As corrected through Wednesday, December 6, 2023


[*1]
 Harway Terrace, Inc., et al., Appellants,
v
Nina Shlivko, Respondent, et al., Defendant.

Baker Greenspan & Bernstein, Bellmore, NY (Evan E. Richards of counsel), for appellants.

Shlivko Giancola LLC, New York, NY (Kenneth M. Giancola and Sam J. Shlivko of counsel), for respondent.

In an action, inter alia, to recover damages for defamation, the plaintiffs appeal from an order of the Supreme Court, Kings County (Lawrence Knipel, J.), dated May 10, 2021. The order, insofar as appealed from, denied that branch of the plaintiffs' motion which was for leave to renew their opposition to the prior motion of the defendant Nina Shlivko, inter alia, to quash certain subpoenas and the plaintiff's prior cross-motion to compel certain discovery, which had been determined in an order of the same court dated March 30, 2021.
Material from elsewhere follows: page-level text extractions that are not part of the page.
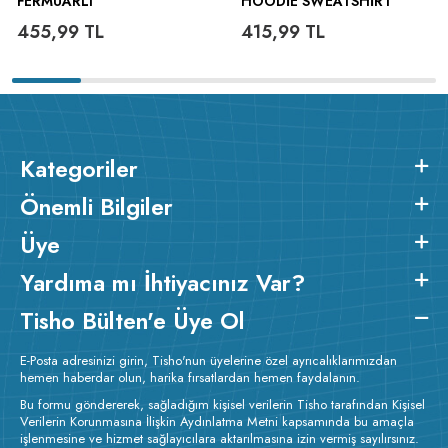
FERMUARLI
HOODIE SWEATSHIRT
455,99
TL
415,99
TL
Kategoriler
Önemli Bilgiler
Üye
Yardıma mı İhtiyacınız Var?
Tisho Bülten'e Üye Ol
E-Posta adresinizi girin, Tisho'nun üyelerine özel ayrıcalıklarımızdan
hemen haberdar olun, harika fırsatlardan hemen faydalanın.
Bu formu göndererek, sağladığım kişisel verilerin Tisho tarafından Kişisel
Verilerin Korunmasına İlişkin Aydınlatma Metni kapsamında bu amaçla
işlenmesine ve hizmet sağlayıcılara aktarılmasına izin vermiş sayılırsınız.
Ordered that the order dated May 10, 2021, is affirmed insofar as appealed from, with costs.

A motion for leave to renew "must be based upon 'new facts not offered on the prior motion,' or a change in the law, that would change the prior determination" (Wells Fargo Del. Trust Co., N.A. v De Los Santos, 186 AD3d 900, 901 [2020], quoting CPLR 2221 [e] [2]; see MTGLQ Invs., L.P. v Rebecca, 208 AD3d 869, 871 [2022]). "Although the requirement that a motion for renewal must be based on new facts is a flexible one . . . , a motion to renew is not a second chance freely given to parties who have not exercised due diligence in making their first factual presentation, and the Supreme Court lacks discretion to grant renewal where the moving party omits a reasonable justification for failing to present the new facts on the original motion" (Jovanovic v Jovanovic, 96 AD3d 1019, 1020 [2012] [citations omitted]; see Seegopaul v MTA Bus Co., 210 AD3d 715, 716 [2022]; Mooklal v Clermont Farm Corp., 187 AD3d 740, 741 [2020]). Moreover, " '[l]eave to renew is not warranted where the factual material adduced in connection with the subsequent motion is merely cumulative with respect to the factual material submitted in connection with the original motion' " (Deutsche Bank Natl. Trust Co. v Galloway, 214 AD3d 625, 626 [2023], quoting Ferraro Foods, Inc. v Guyon, Inc., 165 AD3d 628, 630 [2018]).

Here, the plaintiffs failed to present new facts or demonstrate a change in the law that would change the prior determination (see Board of Mgrs. of Van Wyck Glen Condominium v Van Wyck at Merritt Park Homeowners Assn., Inc., 211 AD3d 790, 791 [2022]; MTGLQ Invs., L.P. v Rebecca, 208 AD3d at 871). Furthermore, the plaintiffs failed to offer a reasonable justification for the failure to present the alleged new facts on the underlying motion and cross-motion (see Seegopaul v MTA [*2]Bus Co., 210 AD3d at 716). Accordingly, the Supreme Court properly denied that branch of the plaintiffs' motion which was for leave to renew.

The plaintiffs' remaining contentions need not be reached in light of our determination. Barros, J.P., Maltese, Dowling and Voutsinas, JJ., concur.